Her beauty and the moonlight overthrew you

My parents were just out here this weekend.  We had a lovely time.  Exploring downtown, walking around DeKalb, church at First Lutheran, playing Farkle by the pool.  It was really fun.  I liked having them out here and showing them the places I have come to call my own.

It was a win.

Not everything is right now.  There is a lot that is at best up in the air.  I’m missing old friendships and hating the limitations that distance imposes.  The people I love are spread across state lines, time zones, and countries.  I often find myself wishing to just be around them again, living every day life together, talking about the world and the people in it over a glass of cheap wine.
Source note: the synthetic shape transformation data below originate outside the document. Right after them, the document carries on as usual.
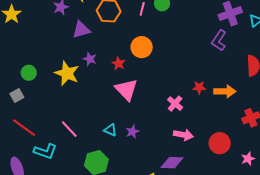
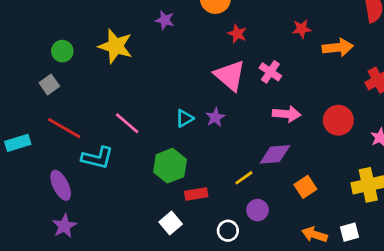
purple star: (90, 59) -> (165, 20), moved
red star: (118, 63) -> (237, 34), moved
red star: (199, 87) -> (302, 29), moved
pink triangle: (126, 90) -> (230, 76), moved
cyan triangle: (110, 130) -> (185, 118), turned -48

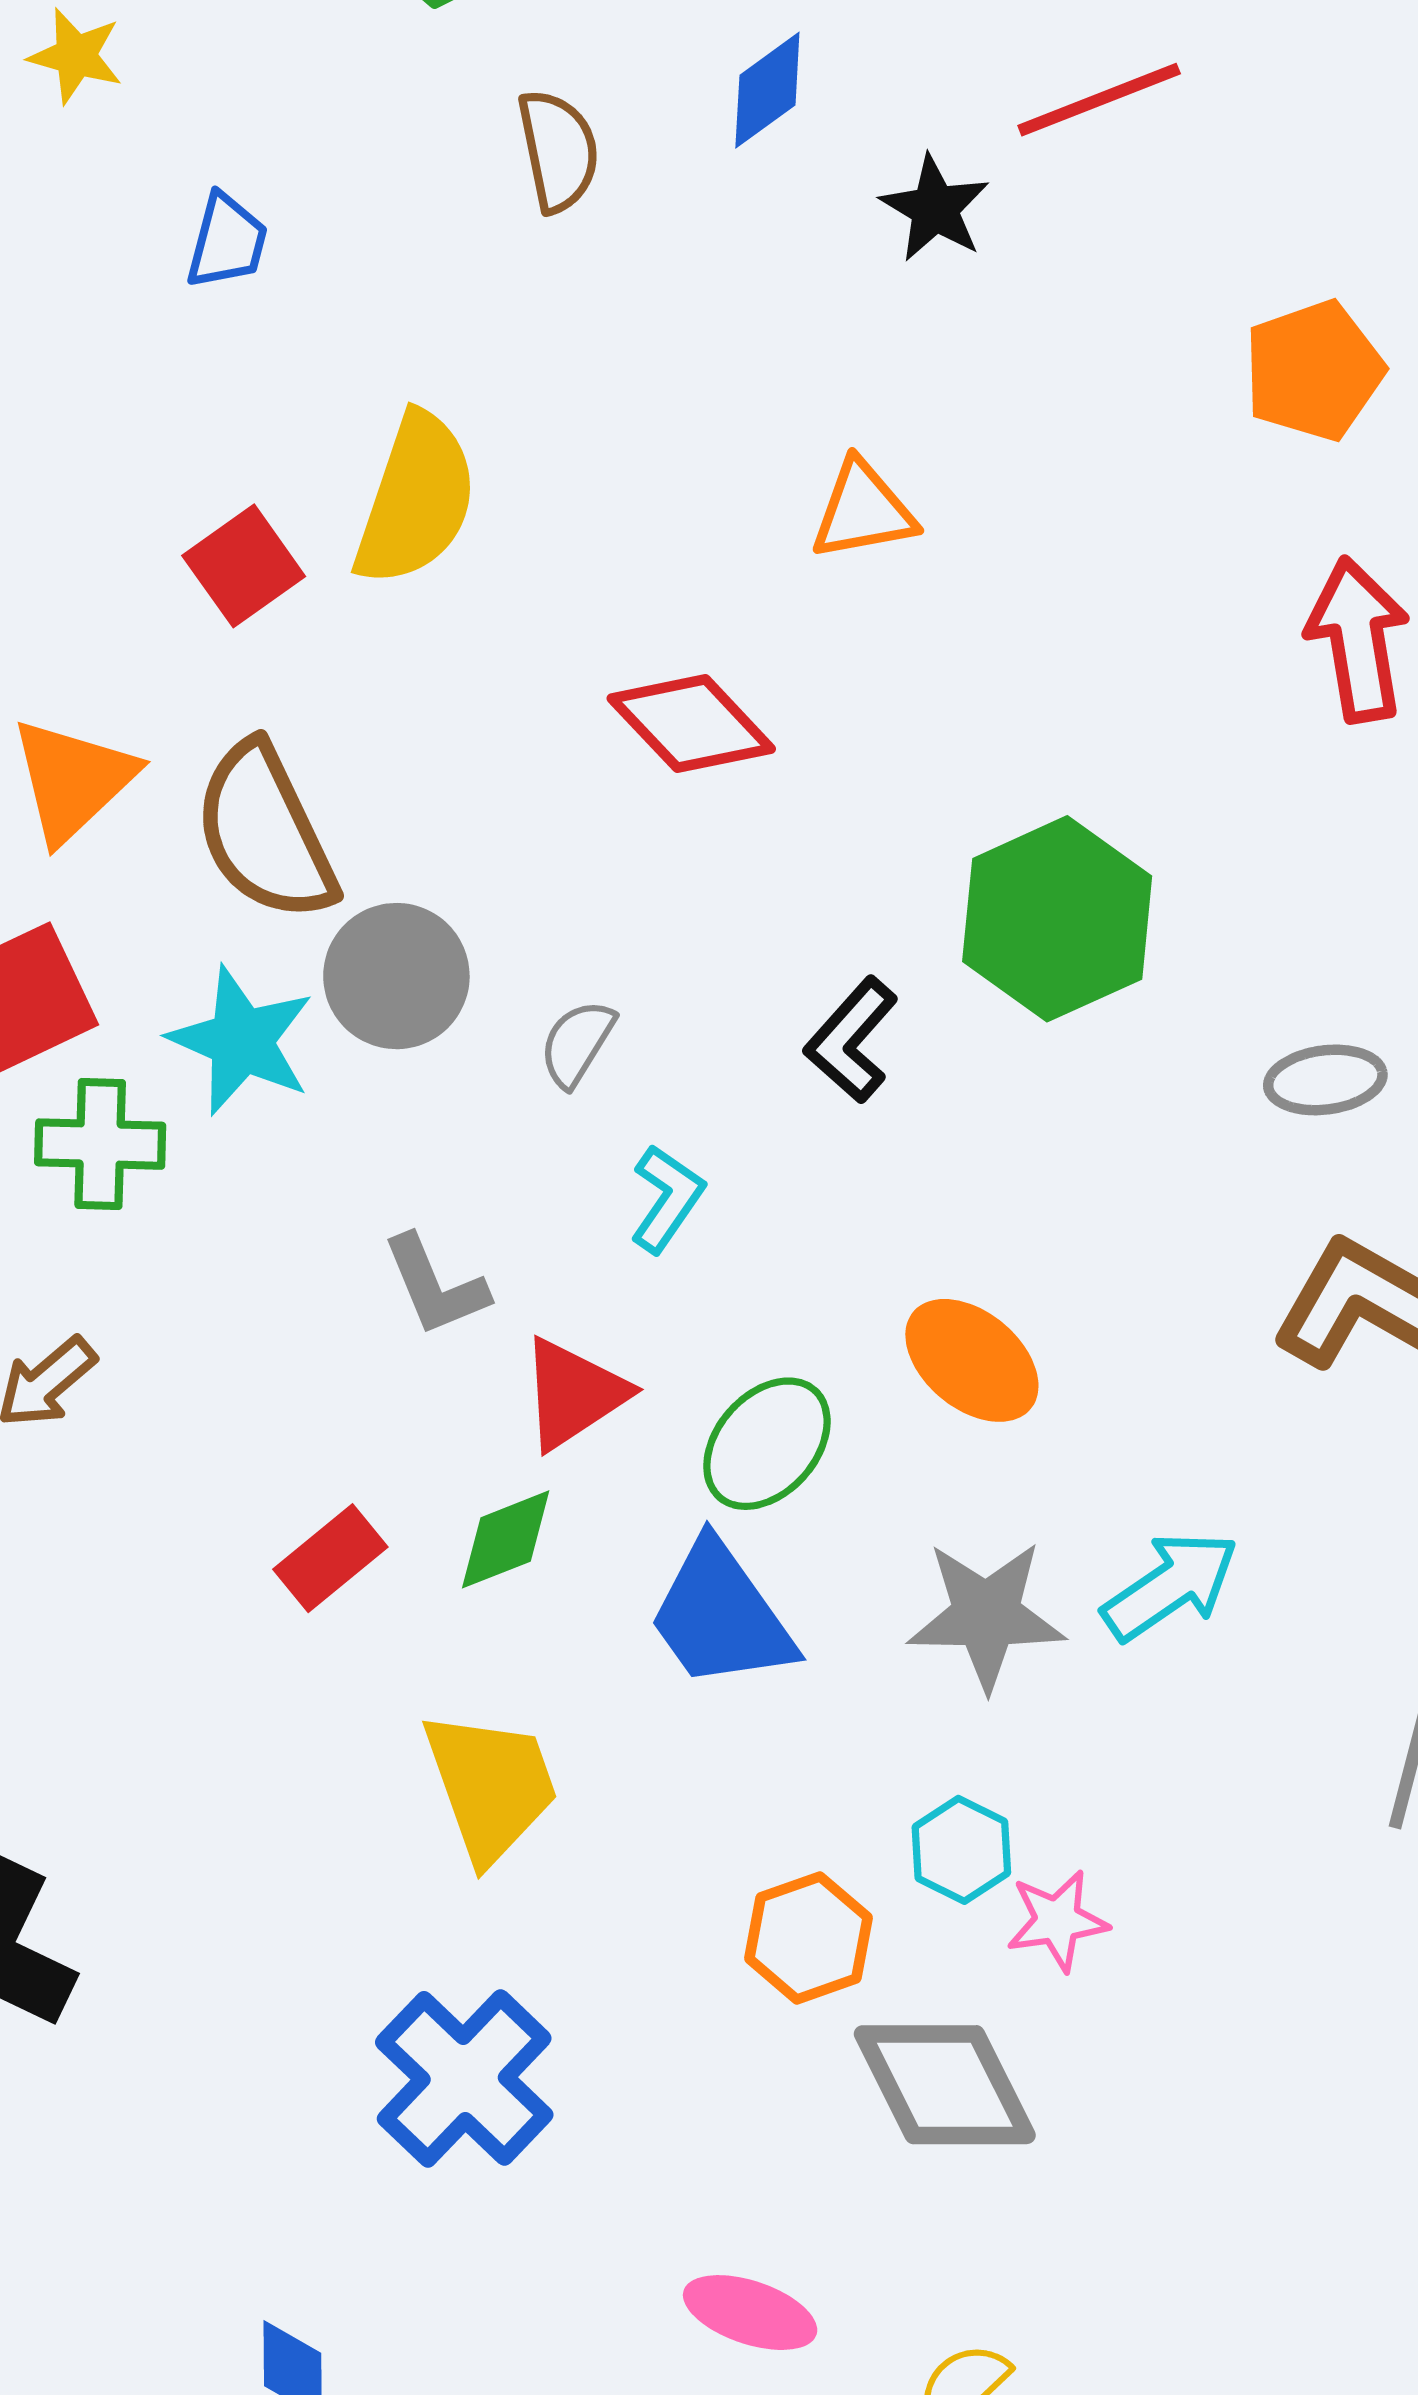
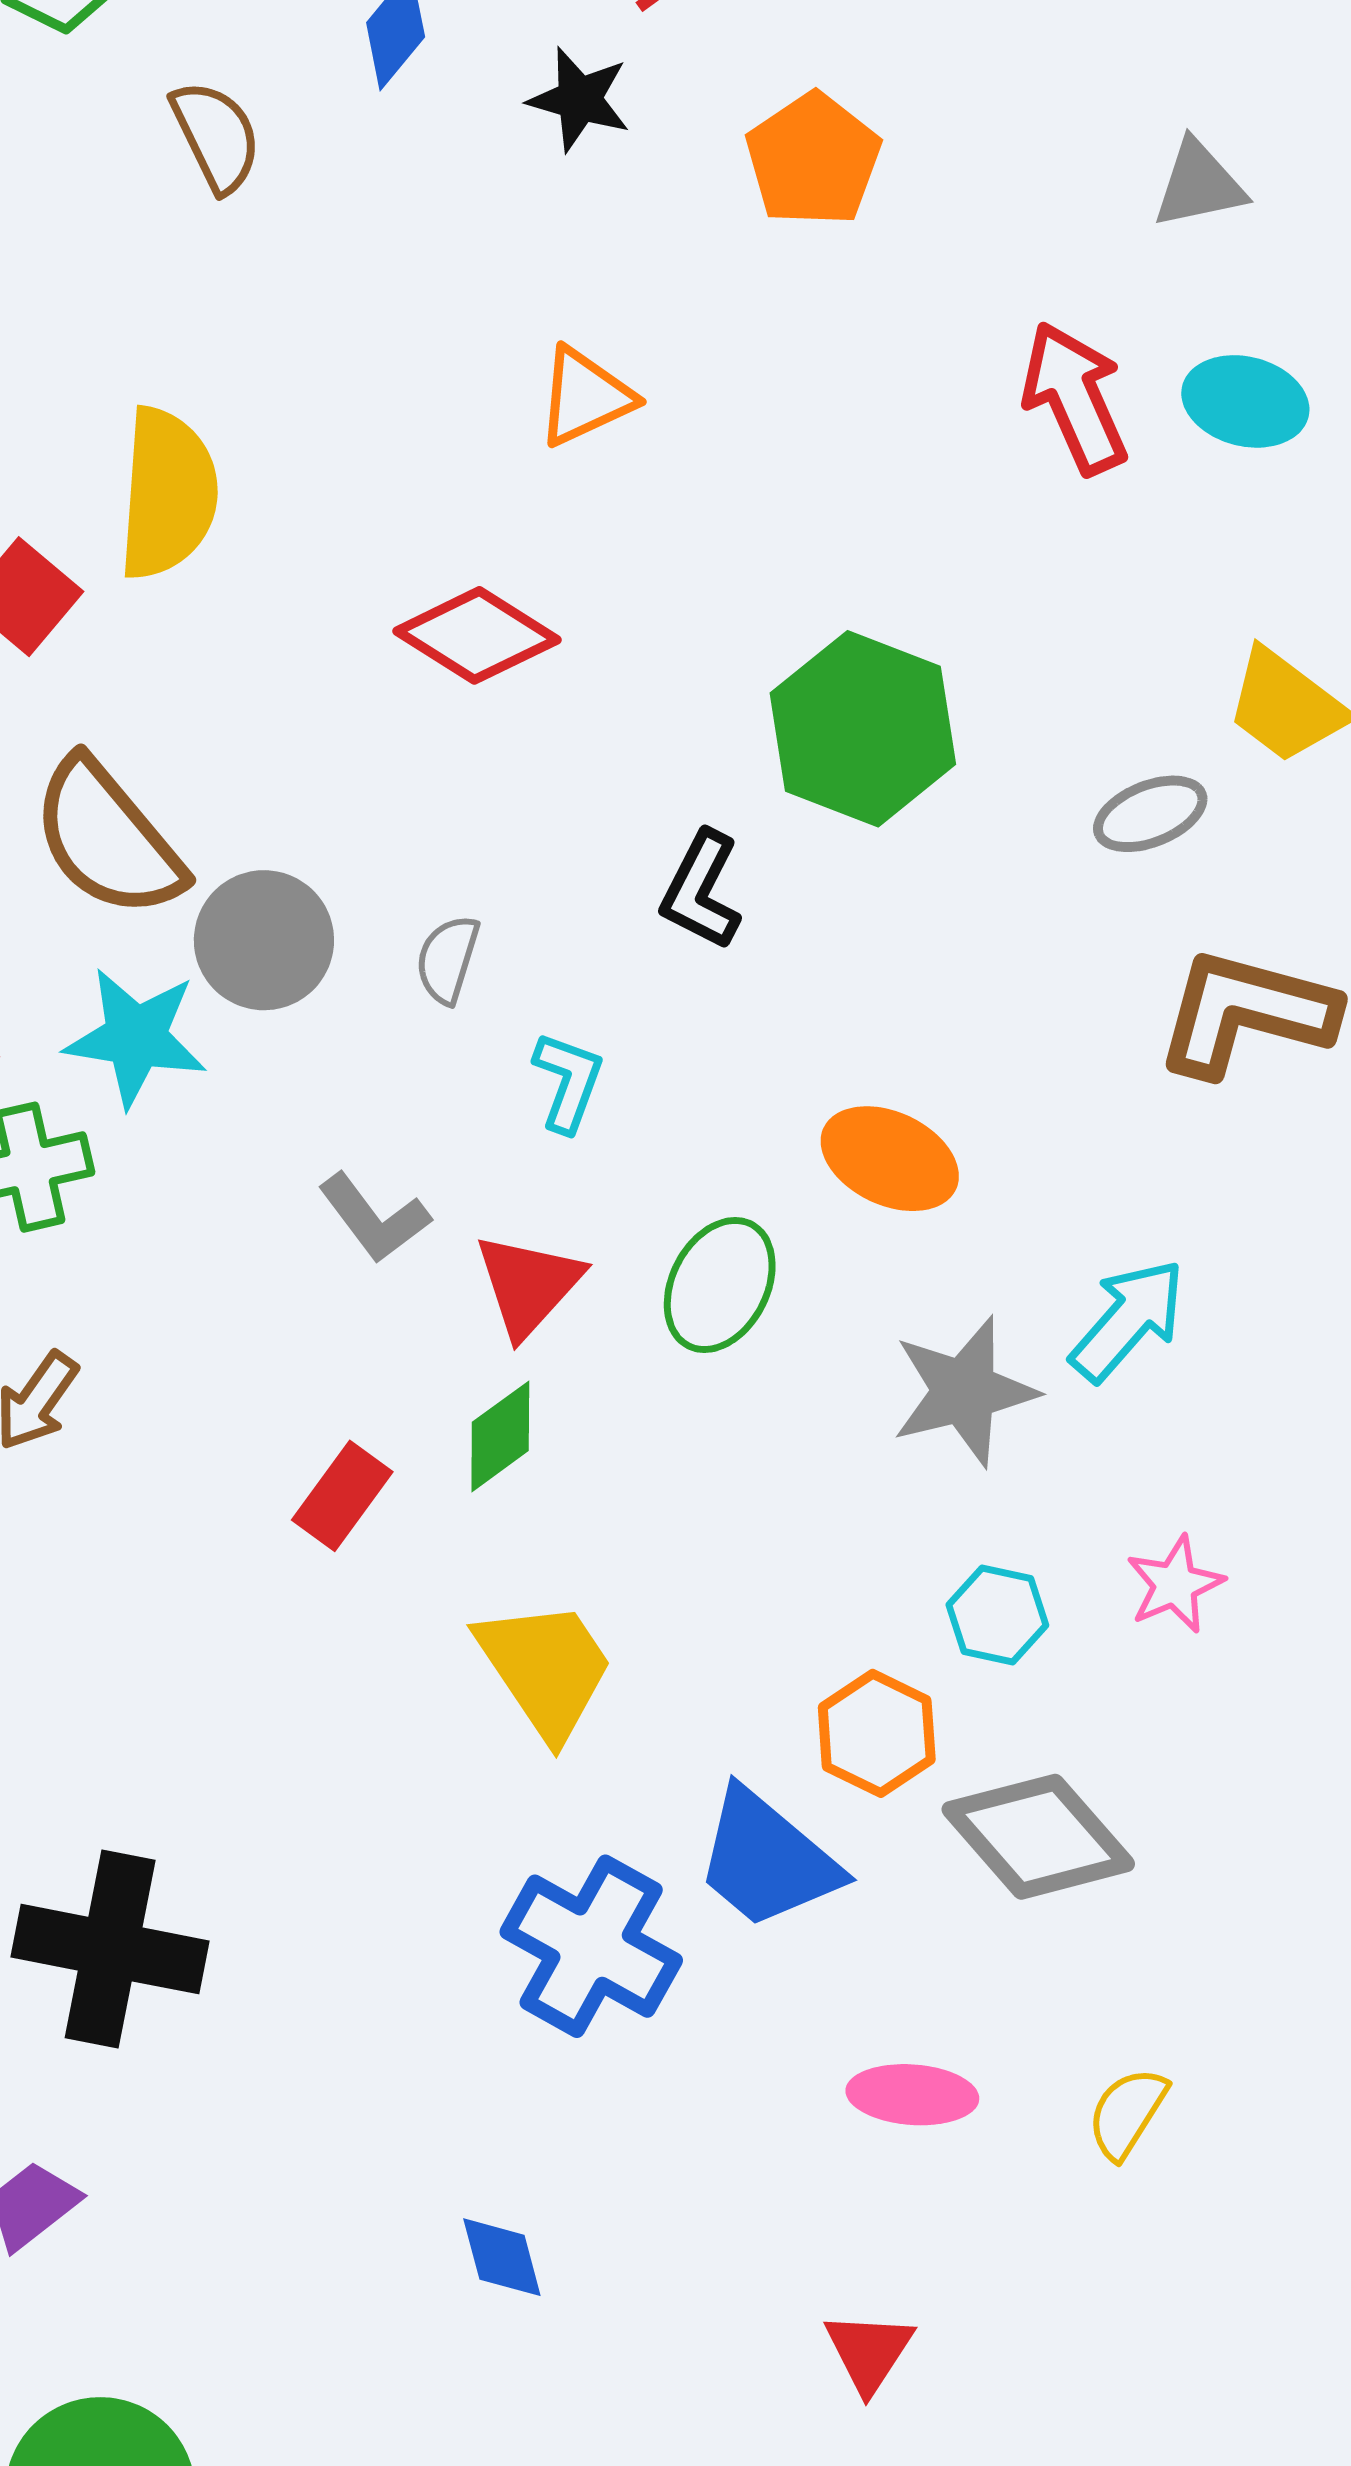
orange pentagon: (1314, 371) -> (813, 160), moved
blue trapezoid: (721, 1616) -> (767, 1859), moved
pink star: (1057, 1921) -> (1175, 1584), moved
I have no idea where I’ll be soon.  DeKalb, Des Moines, South Bend, China?  What doors might open [or close] for me?  I’m daily refusing to let myself worry about it yet but it is on my mind.  I had a plan.  One year ago, I was just waiting to know what school would be the one where I would spend the next five to eight years.  I was going to get a PhD and research/teach.  I had a plan.  And that is slipping away.  It’s not gone yet.  And it could still happen, but its definitely not happening in the way I imagined.  I guess you never get to know.    I waver between the optimist that believes that no matter what, something will work out.  That no matter where I am, I can love and be happy, and what else matters?  The other side of me asks why my plan wasn’t good enough?  What was wrong with wanting to be an African Studies professor?  Doing something big with my life?   Its frustrating.  And then I waver back to feeling like it will always be fine.  And back again.

My life is good right now.  I’m not feeling defeated.  I’m just feeling so tired.